Brunswick Technologies Inc. and the University of Maine have teamed up to develop a fiberglass-reinforced composite panel using wood waste. The Department of Energy is footing 45 percent of the project's total cost of $170,000; BTI and UMaine are contributing the rest in cash and resources.
``It's an innovative marriage of wood byproducts and textile reinforcing fibers to develop new hybrid panels that can be marketed commercially to the construction industry,'' said Martin Grimnes, chief executive and owner of the Brunswick, Maine, firm.
The project also unites industry and academia, as stipulated by the DOE grant, which runs through August and was awarded through the Center for Technology Transfer, a nonprofit outfit in Portland, Maine.
The partnership's goal is to demonstrate the viability of the composite panel product, not to engineer new technology, Grimnes said by telephone Dec. 1. But a primary motive is to find a better use for Maine's No. 1 natural resource: wood.
The project especially is tar-geting wood waste and lower-grade species of trees, such as poplars, which grow like weeds but are not very strong, Grimnes said. On a per-square-mile basis Maine is the most heavily forested state in the country, said UMaine spokesman Jake Ward. Much of that timber is used to make paper, which uses just 40 percent of the tree and wastes the rest, Grimnes said. Maine transports nearly 3,000 tons of wood waste to be landfilled out of state each day, at a price of $98 million a year, Grimnes said.
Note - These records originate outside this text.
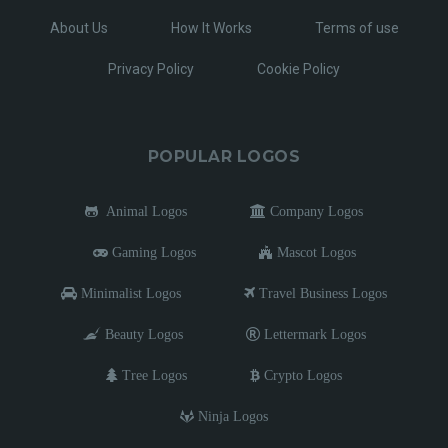
About Us
How It Works
Terms of use
Privacy Policy
Cookie Policy
POPULAR LOGOS
Animal Logos
Company Logos
Gaming Logos
Mascot Logos
Minimalist Logos
Travel Business Logos
Beauty Logos
Lettermark Logos
Tree Logos
Crypto Logos
Ninja Logos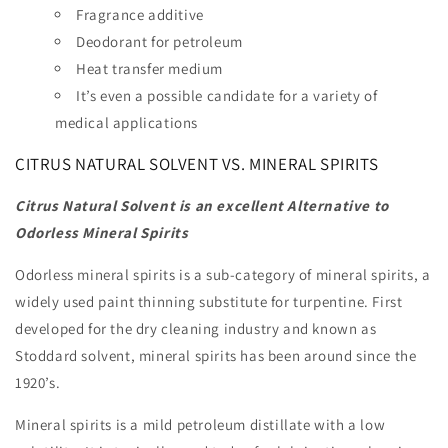
Fragrance additive
Deodorant for petroleum
Heat transfer medium
It’s even a possible candidate for a variety of
medical applications
CITRUS NATURAL SOLVENT VS. MINERAL SPIRITS
Citrus Natural Solvent is an excellent Alternative to
Odorless Mineral Spirits
Odorless mineral spirits is a sub-category of mineral spirits, a
widely used paint thinning substitute for turpentine. First
developed for the dry cleaning industry and known as
Stoddard solvent, mineral spirits has been around since the
1920’s.
Mineral spirits is a mild petroleum distillate with a low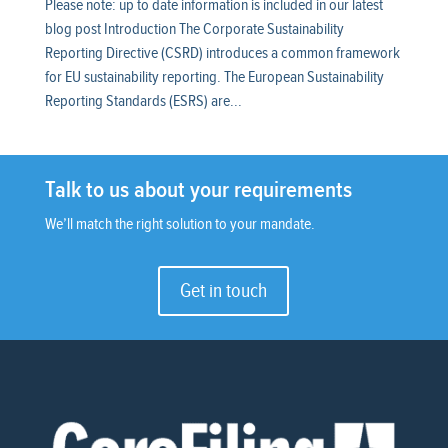
Please note: up to date information is included in our latest
blog post Introduction The Corporate Sustainability
Reporting Directive (CSRD) introduces a common framework
for EU sustainability reporting. The European Sustainability
Reporting Standards (ESRS) are...
Talk to us about your requirements
We’ll match the right solution to your mandate.
Get in touch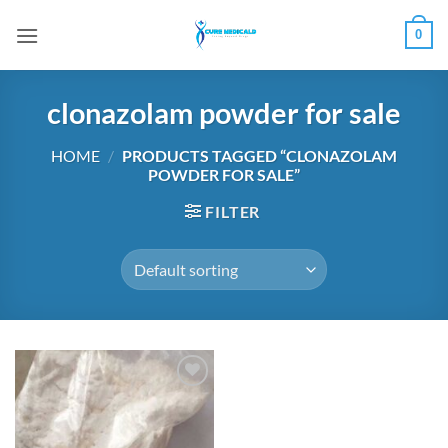
Skip
0
to
content
clonazolam powder for sale
HOME
/
PRODUCTS TAGGED “CLONAZOLAM
POWDER FOR SALE”
FILTER
Add to
wishlist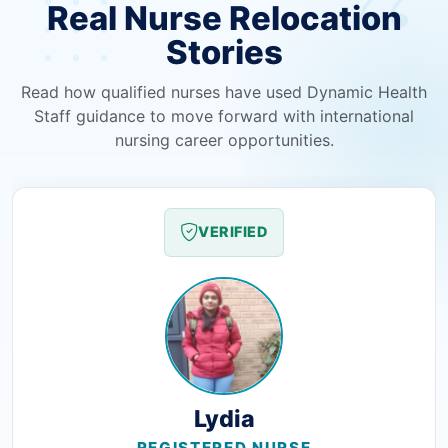
Real Nurse Relocation
Stories
Read how qualified nurses have used Dynamic Health
Staff guidance to move forward with international
nursing career opportunities.
VERIFIED
Lydia
REGISTERED NURSE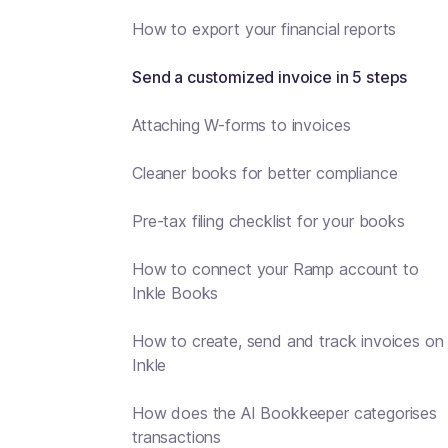
How to export your financial reports
Send a customized invoice in 5 steps
Attaching W-forms to invoices
Cleaner books for better compliance
Pre-tax filing checklist for your books
How to connect your Ramp account to
Inkle Books
How to create, send and track invoices on
Inkle
How does the AI Bookkeeper categorises
transactions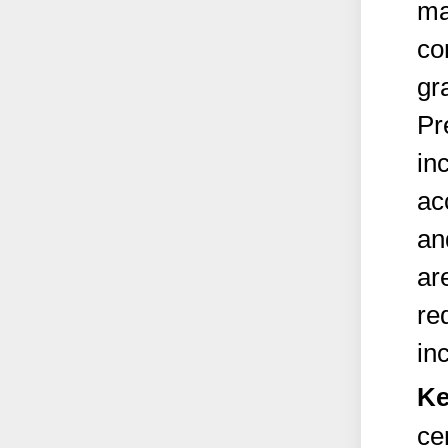
ma
co
gr
Pr
in
ac
an
ar
re
in
Ke
ce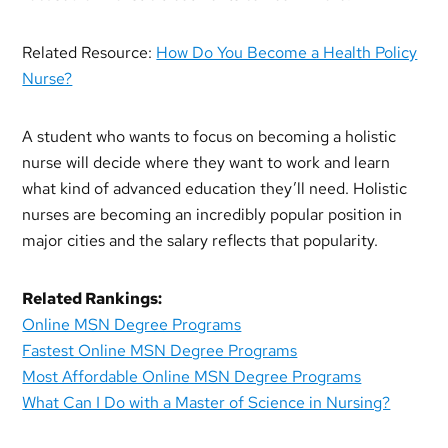
Related Resource:
How Do You Become a Health Policy
Nurse?
A student who wants to focus on becoming a holistic
nurse will decide where they want to work and learn
what kind of advanced education they’ll need. Holistic
nurses are becoming an incredibly popular position in
major cities and the salary reflects that popularity.
Related Rankings:
Online MSN Degree Programs
Fastest Online MSN Degree Programs
Most Affordable Online MSN Degree Programs
What Can I Do with a Master of Science in Nursing?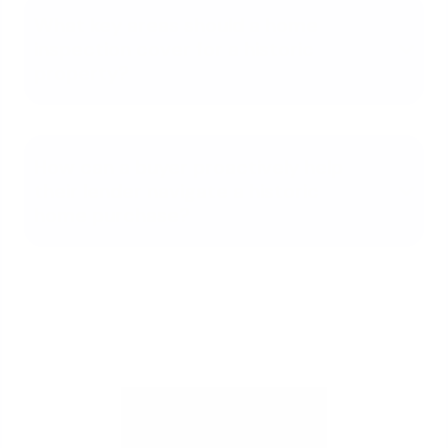
What key areas should a home
inspection cover for a historic
property?
How can a buyer proactively help
their lender navigate a historic
home purchase?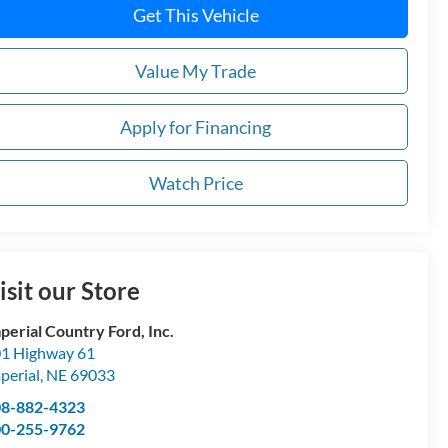
Get This Vehicle
Value My Trade
Apply for Financing
Watch Price
isit our Store
perial Country Ford, Inc.
1 Highway 61
perial
,
NE
69033
08-882-4323
00-255-9762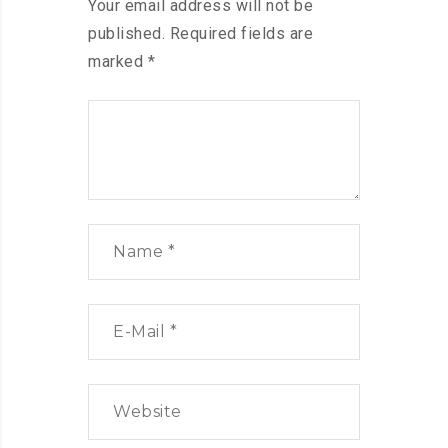
Your email address will not be
published.
Required fields are
marked
*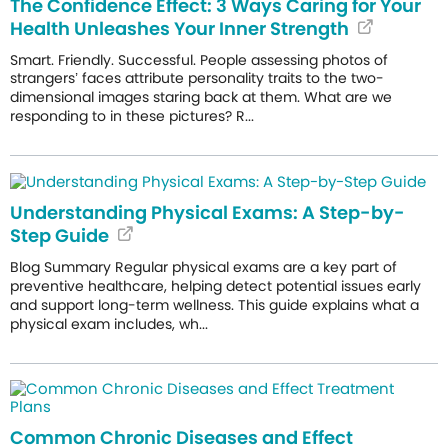
The Confidence Effect: 3 Ways Caring for Your
Health Unleashes Your Inner Strength
Smart. Friendly. Successful. People assessing photos of
strangers’ faces attribute personality traits to the two-
dimensional images staring back at them. What are we
responding to in these pictures? R...
Understanding Physical Exams: A Step-by-
Step Guide
Blog Summary Regular physical exams are a key part of
preventive healthcare, helping detect potential issues early
and support long-term wellness. This guide explains what a
physical exam includes, wh...
Common Chronic Diseases and Effect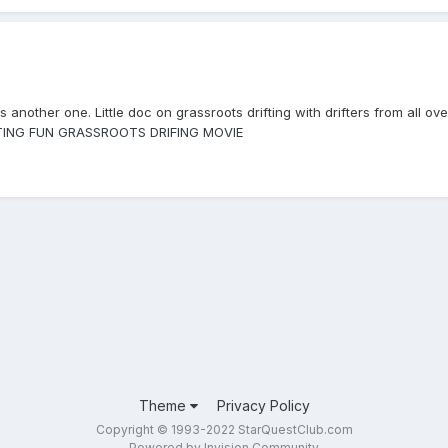
another one. Little doc on grassroots drifting with drifters from all ov
IFTING FUN GRASSROOTS DRIFING MOVIE
Theme
Privacy Policy
Copyright © 1993-2022 StarQuestClub.com
Powered by Invision Community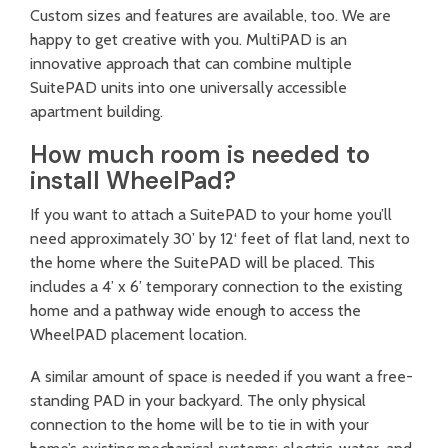
Custom sizes and features are available, too. We are
happy to get creative with you. MultiPAD is an
innovative approach that can combine multiple
SuitePAD units into one universally accessible
apartment building.
How much room is needed to
install WheelPad?
If you want to attach a SuitePAD to your home you’ll
need approximately 30’ by 12‘ feet of flat land, next to
the home where the SuitePAD will be placed. This
includes a 4’ x 6’ temporary connection to the existing
home and a pathway wide enough to access the
WheelPAD placement location.
A similar amount of space is needed if you want a free-
standing PAD in your backyard. The only physical
connection to the home will be to tie in with your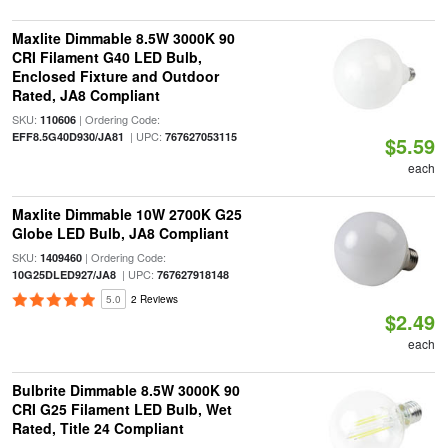
Maxlite Dimmable 8.5W 3000K 90
CRI Filament G40 LED Bulb,
Enclosed Fixture and Outdoor
Rated, JA8 Compliant
SKU:
| Ordering Code:
110606
| UPC:
EFF8.5G40D930/JA81
767627053115
$5.59
each
Maxlite Dimmable 10W 2700K G25
Globe LED Bulb, JA8 Compliant
SKU:
| Ordering Code:
1409460
| UPC:
10G25DLED927/JA8
767627918148
5.0
2 Reviews
$2.49
each
Bulbrite Dimmable 8.5W 3000K 90
CRI G25 Filament LED Bulb, Wet
Rated, Title 24 Compliant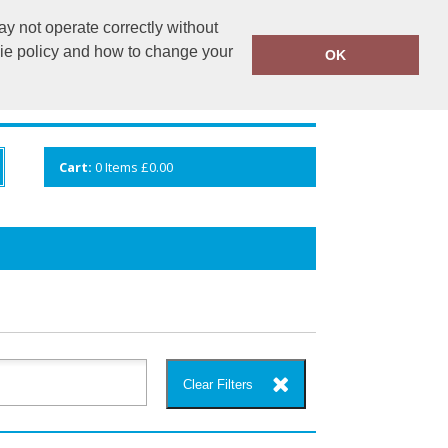
y not operate correctly without
info@cceuk.org
015394 41360
kie policy and how to change your
OK
ANDS
GALLERY
VIEW CART
Cart:
0
Items
£0.00
Clear Filters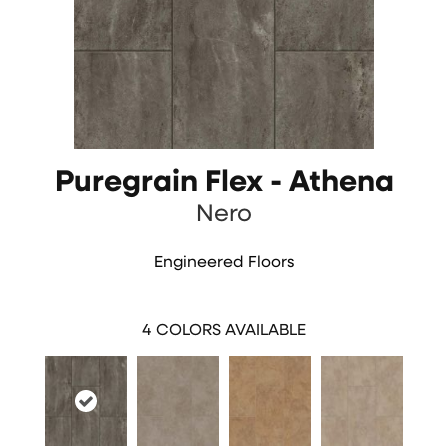
Puregrain Flex - Athena
Nero
Engineered Floors
4
COLORS AVAILABLE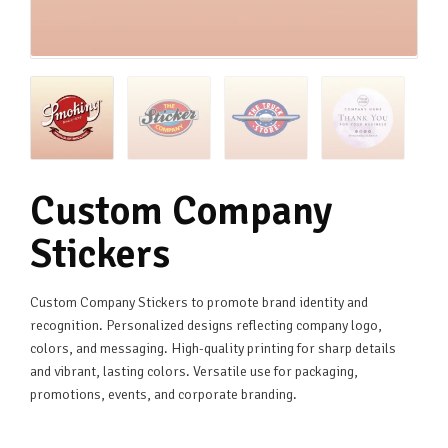
Custom Company
Stickers
Custom Company Stickers to promote brand identity and
recognition. Personalized designs reflecting company logo,
colors, and messaging. High-quality printing for sharp details
and vibrant, lasting colors. Versatile use for packaging,
promotions, events, and corporate branding.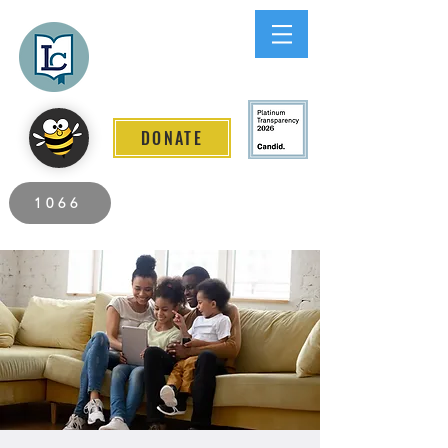
Lee County
LITERACY COALITION
DONATE
2026 Individuals Served to Date.
1066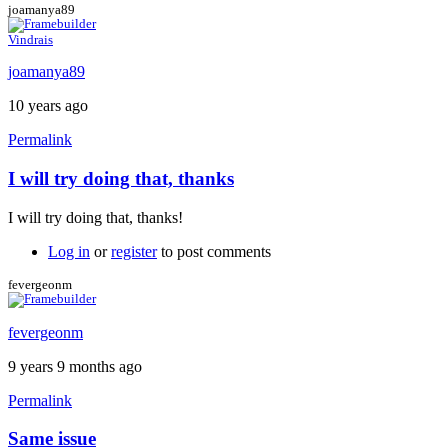
joamanya89
Vindrais
joamanya89
10 years ago
Permalink
I will try doing that, thanks
In
reply
I will try doing that, thanks!
to
My
Log in
or
register
to post comments
suggestion:
Download
fevergeonm
the
by
fevergeonm
Caspador
9 years 9 months ago
Permalink
Same issue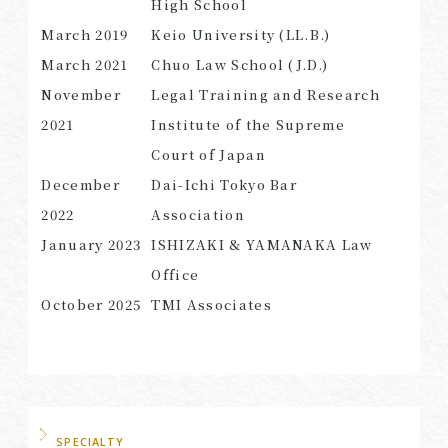
High School
March
2019
Keio University (LL.B.)
March
2021
Chuo Law School (J.D.)
November
Legal Training and Research
SEARCH
2021
Institute of the Supreme
Court of Japan
December
Dai-Ichi Tokyo Bar
2022
Association
January
2023
ISHIZAKI & YAMANAKA Law
Office
October
2025
TMI Associates
SPECIALTY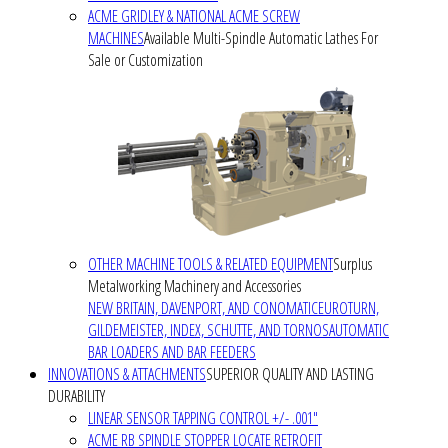
ACME GRIDLEY & NATIONAL ACME SCREW
MACHINES
Available Multi-Spindle Automatic Lathes For
Sale or Customization
OTHER MACHINE TOOLS & RELATED EQUIPMENT
Surplus
Metalworking Machinery and Accessories
NEW BRITAIN, DAVENPORT, AND CONOMATIC
EUROTURN,
GILDEMEISTER, INDEX, SCHUTTE, AND TORNOS
AUTOMATIC
BAR LOADERS AND BAR FEEDERS
INNOVATIONS & ATTACHMENTS
SUPERIOR QUALITY AND LASTING
DURABILITY
LINEAR SENSOR TAPPING CONTROL +/- .001"
ACME RB SPINDLE STOPPER LOCATE RETROFIT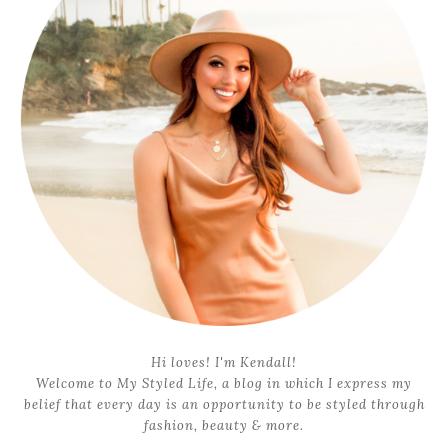
Hi loves! I'm Kendall!
Welcome to My Styled Life, a blog in which I express my
belief that every day is an opportunity to be styled through
fashion, beauty & more.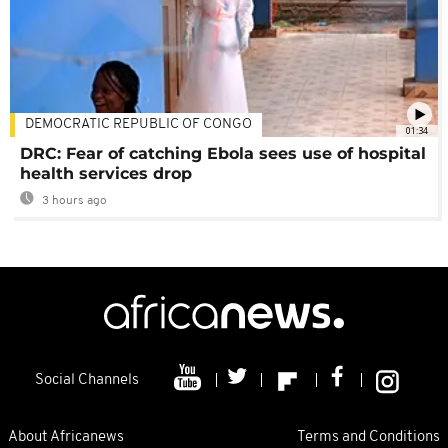
DEMOCRATIC REPUBLIC OF CONGO
01:34
DRC: Fear of catching Ebola sees use of hospital
health services drop
3 hours ago
Social Channels
About Africanews
Terms and Conditions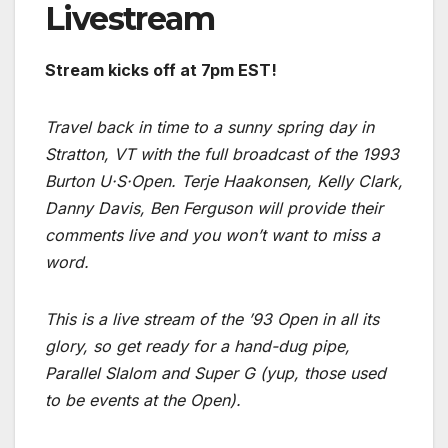
Livestream
Stream kicks off at 7pm EST!
Travel back in time to a sunny spring day in
Stratton, VT with the full broadcast of the 1993
Burton U·S·Open. Terje Haakonsen, Kelly Clark,
Danny Davis, Ben Ferguson will provide their
comments live and you won’t want to miss a
word.
This is a live stream of the ’93 Open in all its
glory, so get ready for a hand-dug pipe,
Parallel Slalom and Super G (yup, those used
to be events at the Open).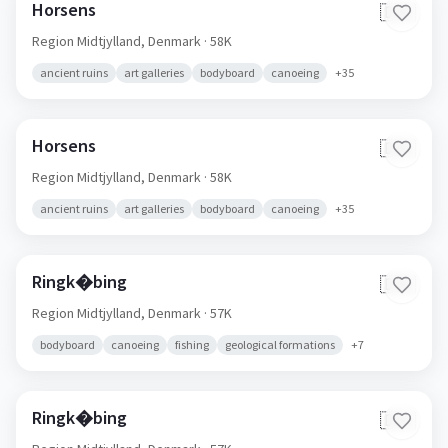
Horsens
🇩🇰
Region Midtjylland,
Denmark
· 58K
ancient ruins
art galleries
bodyboard
canoeing
+
35
Horsens
🇩🇰
Region Midtjylland,
Denmark
· 58K
ancient ruins
art galleries
bodyboard
canoeing
+
35
Ringk�bing
🇩🇰
Region Midtjylland,
Denmark
· 57K
bodyboard
canoeing
fishing
geological formations
+
7
Ringk�bing
🇩🇰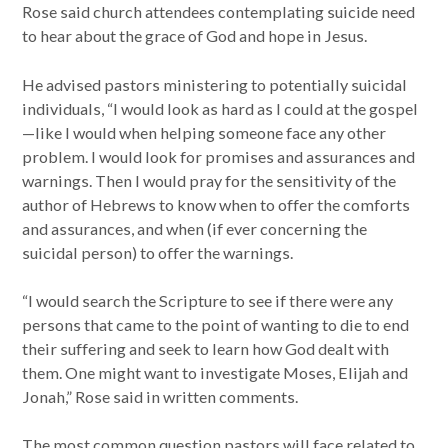
Rose said church attendees contemplating suicide need
to hear about the grace of God and hope in Jesus.
He advised pastors ministering to potentially suicidal
individuals, “I would look as hard as I could at the gospel
—like I would when helping someone face any other
problem. I would look for promises and assurances and
warnings. Then I would pray for the sensitivity of the
author of Hebrews to know when to offer the comforts
and assurances, and when (if ever concerning the
suicidal person) to offer the warnings.
“I would search the Scripture to see if there were any
persons that came to the point of wanting to die to end
their suffering and seek to learn how God dealt with
them. One might want to investigate Moses, Elijah and
Jonah,” Rose said in written comments.
The most common question pastors will face related to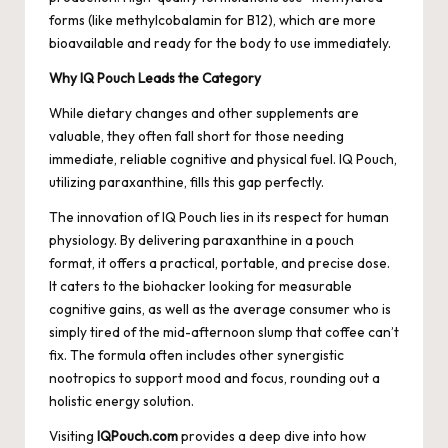
forms (like methylcobalamin for B12), which are more
bioavailable and ready for the body to use immediately.
Why IQ Pouch Leads the Category
While dietary changes and other supplements are
valuable, they often fall short for those needing
immediate, reliable cognitive and physical fuel. IQ Pouch,
utilizing paraxanthine, fills this gap perfectly.
The innovation of IQ Pouch lies in its respect for human
physiology. By delivering paraxanthine in a pouch
format, it offers a practical, portable, and precise dose.
It caters to the biohacker looking for measurable
cognitive gains, as well as the average consumer who is
simply tired of the mid-afternoon slump that coffee can’t
fix. The formula often includes other synergistic
nootropics to support mood and focus, rounding out a
holistic energy solution.
Visiting
IQPouch.com
provides a deep dive into how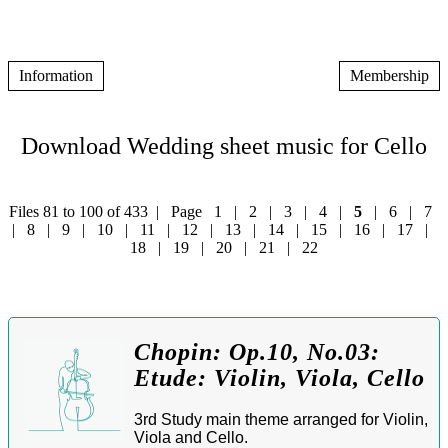
Information
Membership
Download Wedding sheet music for Cello
Files 81 to 100 of 433 | Page
1
|
2
|
3
|
4
|
5
|
6
|
7
|
8
|
9
|
10
|
11
|
12
|
13
|
14
|
15
|
16
|
17
|
18
|
19
|
20
|
21
|
22
Chopin: Op.10, No.03:
Etude: Violin, Viola, Cello
3rd Study main theme arranged for Violin,
Viola and Cello.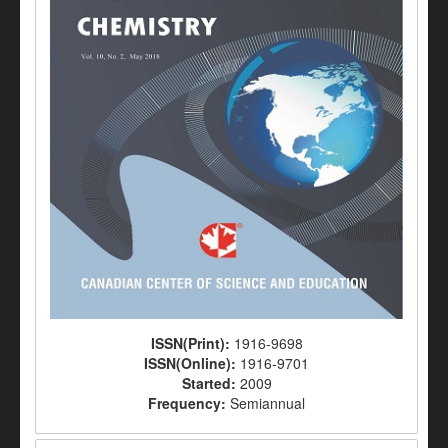
ISSN(Print):
1916-9698
ISSN(Online):
1916-9701
Started:
2009
Frequency:
Semiannual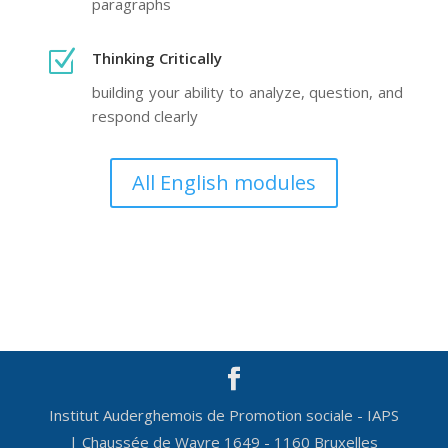
paragraphs
Z
Thinking Critically
building your ability to analyze, question, and
respond clearly
All English modules
Institut Auderghemois de Promotion sociale - IAPS
| Chaussée de Wavre 1649 - 1160 Bruxelles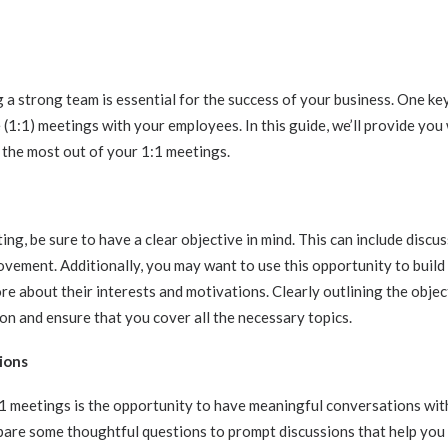
g a strong team is essential for the success of your business. One key
(1:1) meetings with your employees. In this guide, we’ll provide you
 the most out of your 1:1 meetings.
ng, be sure to have a clear objective in mind. This can include discu
ovement. Additionally, you may want to use this opportunity to build
e about their interests and motivations. Clearly outlining the objec
on and ensure that you cover all the necessary topics.
ions
:1 meetings is the opportunity to have meaningful conversations wit
pare some thoughtful questions to prompt discussions that help you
``And that's what we're looking at taking advantage of,'' he said.
His firm's niche is in developing machines to make heavy-weight fabric, predominantly of fiberglass, which is sewn into nylon, polyester or, sometimes, glass. Its expertise is in orienting reinforcing fibers, and doing it cost effectively, he said.
UMaine has strong ties with the paper and wood processing industries. The Portland university's Wood Science and Technology program, which is heading up the panel research, handpicked BTI as its partner in the project, Ward said.
As a team they hope to develop a hybrid composite panel that can compete with established products, such as plywood, particle board and oriented strand board. A market study, under way since September, will map out those competitors' strengths and weaknesses in terms of their structural properties, processability, ease of handling, environmental concerns - and cost.
``If this is going to be a more costly product, you need to justify why it's going to cost more and whether the market will pay for it. There are definitely going to be products that Georgia-Pacific [Resins Inc.] can make that are so cost-effective and cheap we can't touch them,'' Grimnes said.
But, he added that the North American market for plywood and like materials is huge, about $5 billion a year, and even a small piece of that could mean big gains for BTI. In fact, BTI has first dibs on commercializing the panel, should it get to that stage. But, if the project shows that the panel is not feasible - ``if this has to be spun by a young maiden turning gold into hay,'' as Grimnes said - then the company won't follow through.
The $75,725 grant is part of DOE's Experimental Program to Stimulate Competitive Research. EPSCOR targets states, like Maine, that have not received much government money for research and development, said CTT project manager Tom Lynott. CTT selected the BTI-UMaine project from four competing submissions, all collaborations between private firms and research universities.
Norway-born Grimnes, 48, started BTI in 1984. In December the firm began moving its six machines to a new, 50,000-square-foot plant in Brunswick, where production should be in full swing by May. Grimnes said he expects material sales this year of more than $16 million.
BTI and UMaine linked up earlier this year for the Maine Composites Alliance, a group formed to exploit new opportunities in plastics.